Please return the records below exactly as they stand, with the pictures removed.

[Extracted page text data]
———
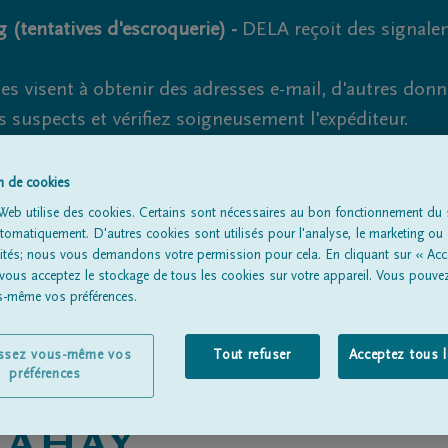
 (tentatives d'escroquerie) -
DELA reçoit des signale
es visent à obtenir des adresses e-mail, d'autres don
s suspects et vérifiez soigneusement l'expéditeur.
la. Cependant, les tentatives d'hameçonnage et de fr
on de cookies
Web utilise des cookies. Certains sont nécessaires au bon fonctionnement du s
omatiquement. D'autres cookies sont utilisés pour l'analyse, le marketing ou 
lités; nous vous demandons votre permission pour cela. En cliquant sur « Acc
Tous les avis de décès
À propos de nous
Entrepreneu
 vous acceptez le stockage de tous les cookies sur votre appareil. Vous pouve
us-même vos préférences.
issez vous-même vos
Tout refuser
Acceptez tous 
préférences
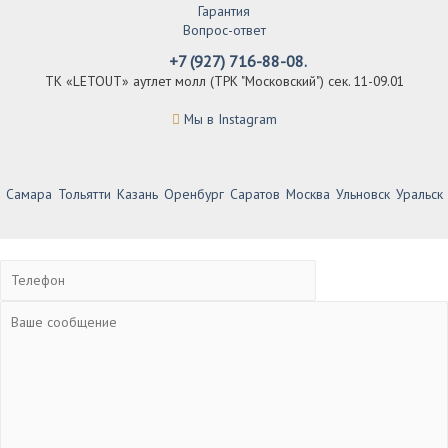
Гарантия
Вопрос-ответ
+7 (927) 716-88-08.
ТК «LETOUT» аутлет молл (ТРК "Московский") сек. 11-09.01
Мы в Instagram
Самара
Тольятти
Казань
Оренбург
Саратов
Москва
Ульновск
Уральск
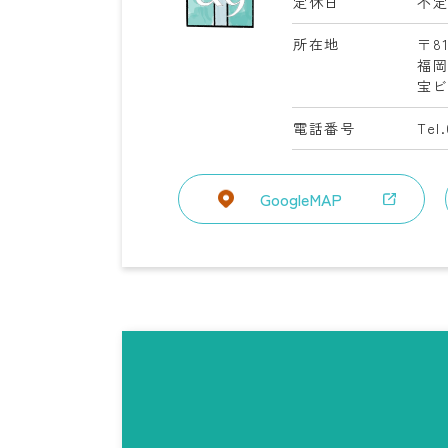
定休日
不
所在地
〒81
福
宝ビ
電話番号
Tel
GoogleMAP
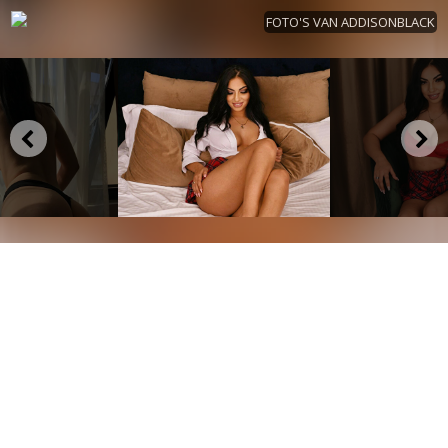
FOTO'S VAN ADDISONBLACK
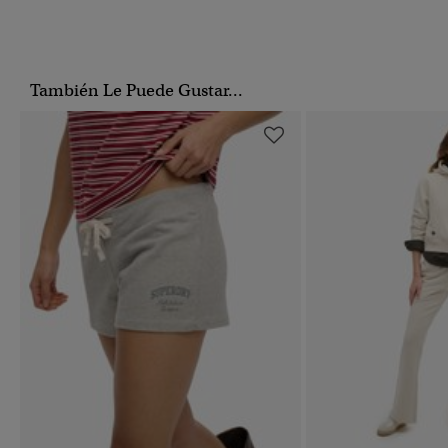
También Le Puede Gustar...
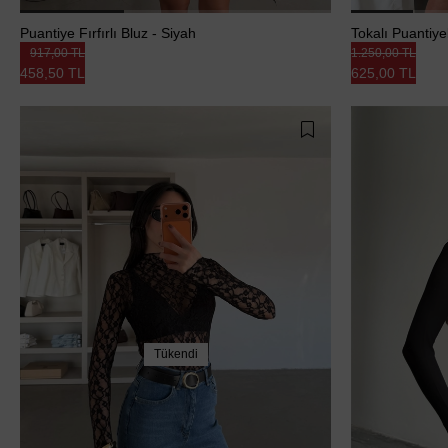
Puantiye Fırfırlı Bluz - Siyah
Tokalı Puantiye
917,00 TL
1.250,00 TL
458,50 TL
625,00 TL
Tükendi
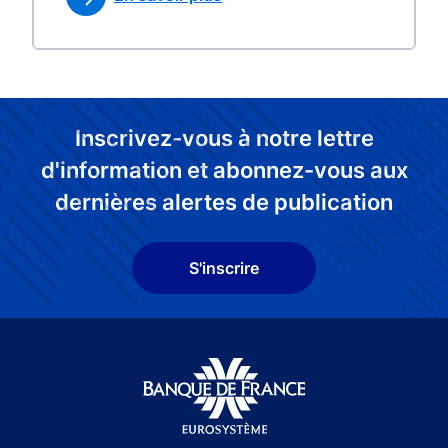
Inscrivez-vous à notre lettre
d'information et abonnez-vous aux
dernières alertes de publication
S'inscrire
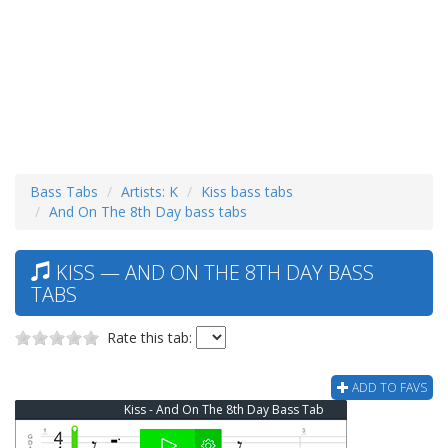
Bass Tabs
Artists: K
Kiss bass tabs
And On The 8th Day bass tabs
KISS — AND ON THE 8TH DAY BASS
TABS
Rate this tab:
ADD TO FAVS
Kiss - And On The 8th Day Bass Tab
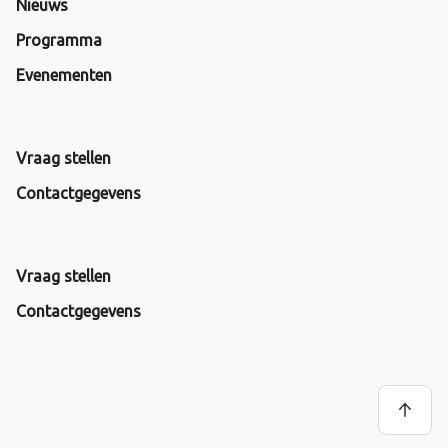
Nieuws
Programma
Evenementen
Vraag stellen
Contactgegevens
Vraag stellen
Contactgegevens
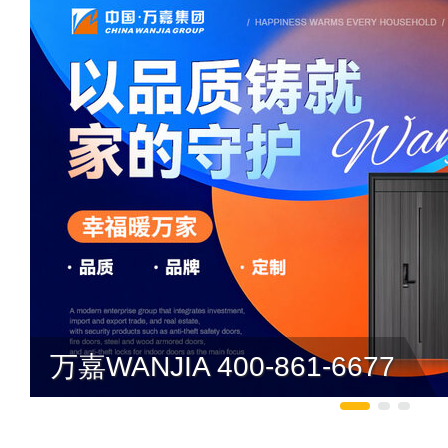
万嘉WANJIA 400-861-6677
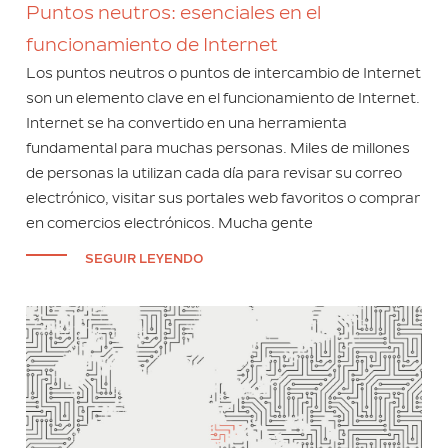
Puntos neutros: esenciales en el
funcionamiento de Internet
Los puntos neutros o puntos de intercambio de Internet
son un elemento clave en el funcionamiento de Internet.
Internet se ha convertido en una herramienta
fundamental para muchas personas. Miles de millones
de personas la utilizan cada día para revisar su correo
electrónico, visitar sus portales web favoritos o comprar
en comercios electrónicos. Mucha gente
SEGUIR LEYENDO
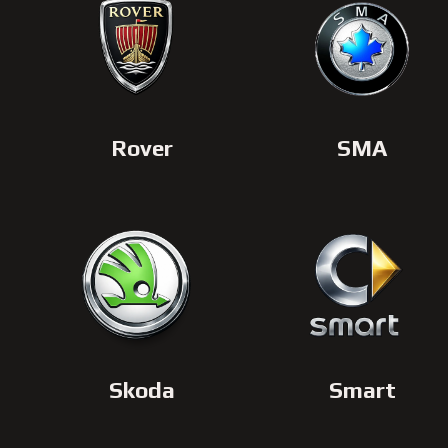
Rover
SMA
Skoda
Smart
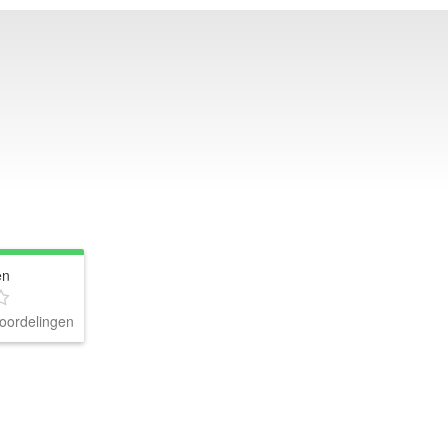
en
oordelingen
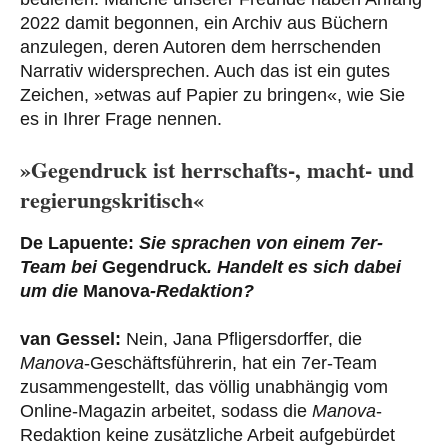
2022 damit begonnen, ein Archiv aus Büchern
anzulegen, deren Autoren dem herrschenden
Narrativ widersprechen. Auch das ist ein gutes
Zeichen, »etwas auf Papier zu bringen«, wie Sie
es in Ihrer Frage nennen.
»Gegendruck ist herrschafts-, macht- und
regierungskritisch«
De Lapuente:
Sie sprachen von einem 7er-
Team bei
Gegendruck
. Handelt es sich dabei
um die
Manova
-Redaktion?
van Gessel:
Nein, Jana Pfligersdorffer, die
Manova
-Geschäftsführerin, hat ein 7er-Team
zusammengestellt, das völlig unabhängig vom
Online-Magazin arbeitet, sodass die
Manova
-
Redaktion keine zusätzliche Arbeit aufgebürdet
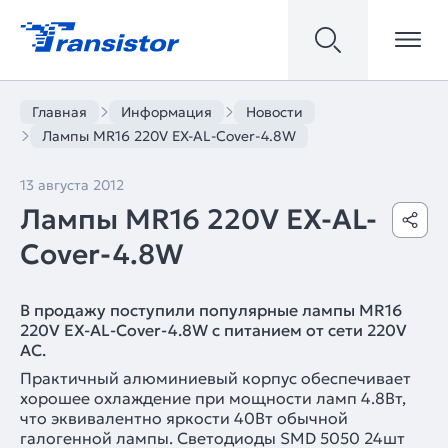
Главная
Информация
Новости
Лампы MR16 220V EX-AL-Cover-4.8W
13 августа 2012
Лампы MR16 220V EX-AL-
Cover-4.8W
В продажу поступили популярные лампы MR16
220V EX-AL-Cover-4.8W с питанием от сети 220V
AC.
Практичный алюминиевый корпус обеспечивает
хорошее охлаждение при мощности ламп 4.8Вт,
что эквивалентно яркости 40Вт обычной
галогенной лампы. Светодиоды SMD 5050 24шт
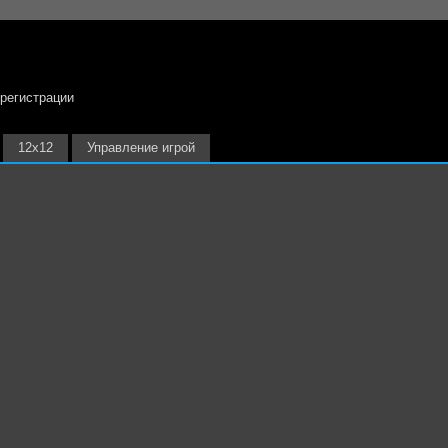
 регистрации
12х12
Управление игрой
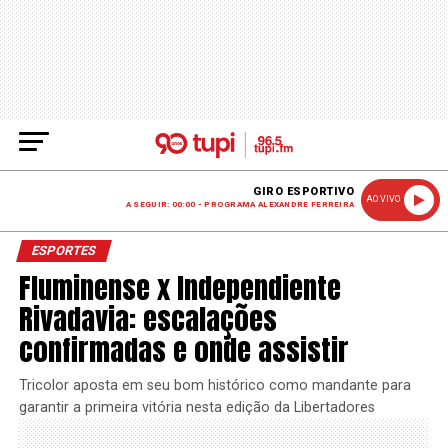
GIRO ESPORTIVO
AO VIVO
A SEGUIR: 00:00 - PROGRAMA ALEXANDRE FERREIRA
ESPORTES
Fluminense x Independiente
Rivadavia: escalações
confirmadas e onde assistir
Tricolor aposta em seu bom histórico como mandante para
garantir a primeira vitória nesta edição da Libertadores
———
## Response for this exercise
 (tentatives d'escroquerie) -
DELA reçoit des signale
es visent à obtenir des adresses e-mail, d'autres don
s suspects et vérifiez soigneusement l'expéditeur.
la. Cependant, les tentatives d'hameçonnage et de fr
on de cookies
Web utilise des cookies. Certains sont nécessaires au bon fonctionnement du s
omatiquement. D'autres cookies sont utilisés pour l'analyse, le marketing ou 
lités; nous vous demandons votre permission pour cela. En cliquant sur « Acc
Tous les avis de décès
À propos de nous
Entrepreneu
 vous acceptez le stockage de tous les cookies sur votre appareil. Vous pouve
us-même vos préférences.
issez vous-même vos
Tout refuser
Acceptez tous 
préférences
Гарантия
Вопрос-ответ
+7 (927) 716-88-08.
ТК «LETOUT» аутлет молл (ТРК "Московский") сек. 11-09.01
Мы в Instagram
Самара
Тольятти
Казань
Оренбург
Саратов
Москва
Ульновск
Уральск
定休日
不
所在地
〒81
福
宝ビ
電話番号
Tel
GoogleMAP
FOTO'S VAN ADDISONBLACK
También Le Puede Gustar...
Puantiye Fırfırlı Bluz - Siyah
Tokalı Puantiye
917,00 TL
1.250,00 TL
458,50 TL
625,00 TL
Tükendi
Inscrivez-vous à notre lettre
d'information et abonnez-vous aux
dernières alertes de publication
S'inscrire
Bass Tabs
Artists: K
Kiss bass tabs
And On The 8th Day bass tabs
KISS — AND ON THE 8TH DAY BASS
TABS
Rate this tab:
ADD TO FAVS
Kiss - And On The 8th Day Bass Tab
Nieuws
Programma
Evenementen
Vraag stellen
Contactgegevens
Vraag stellen
Contactgegevens
万嘉WANJIA 400-861-6677
Puntos neutros: esenciales en el
funcionamiento de Internet
Los puntos neutros o puntos de intercambio de Internet
son un elemento clave en el funcionamiento de Internet.
Internet se ha convertido en una herramienta
fundamental para muchas personas. Miles de millones
de personas la utilizan cada día para revisar su correo
electrónico, visitar sus portales web favoritos o comprar
en comercios electrónicos. Mucha gente
SEGUIR LEYENDO
Rover
SMA
Skoda
Smart
en
oordelingen
2022 damit begonnen, ein Archiv aus Büchern
anzulegen, deren Autoren dem herrschenden
Narrativ widersprechen. Auch das ist ein gutes
Zeichen, »etwas auf Papier zu bringen«, wie Sie
es in Ihrer Frage nennen.
»Gegendruck ist herrschafts-, macht- und
regierungskritisch«
De Lapuente:
Sie sprachen von einem 7er-
Team bei
Gegendruck
. Handelt es sich dabei
um die
Manova
-Redaktion?
van Gessel:
Nein, Jana Pfligersdorffer, die
Manova
-Geschäftsführerin, hat ein 7er-Team
zusammengestellt, das völlig unabhängig vom
Online-Magazin arbeitet, sodass die
Manova
-
Redaktion keine zusätzliche Arbeit aufgebürdet
Главная
Информация
Новости
Лампы MR16 220V EX-AL-Cover-4.8W
13 августа 2012
Лампы MR16 220V EX-AL-
Cover-4.8W
В продажу поступили популярные лампы MR16
220V EX-AL-Cover-4.8W с питанием от сети 220V
AC.
Практичный алюминиевый корпус обеспечивает
хорошее охлаждение при мощности ламп 4.8Вт,
что эквивалентно яркости 40Вт обычной
галогенной лампы. Светодиоды SMD 5050 24шт
 регистрации
12х12
Управление игрой
GIRO ESPORTIVO
AO VIVO
A SEGUIR: 00:00 - PROGRAMA ALEXANDRE FERREIRA
ESPORTES
Fluminense x Independiente
Rivadavia: escalações
confirmadas e onde assistir
Tricolor aposta em seu bom histórico como mandante para
garantir a primeira vitória nesta edição da Libertadores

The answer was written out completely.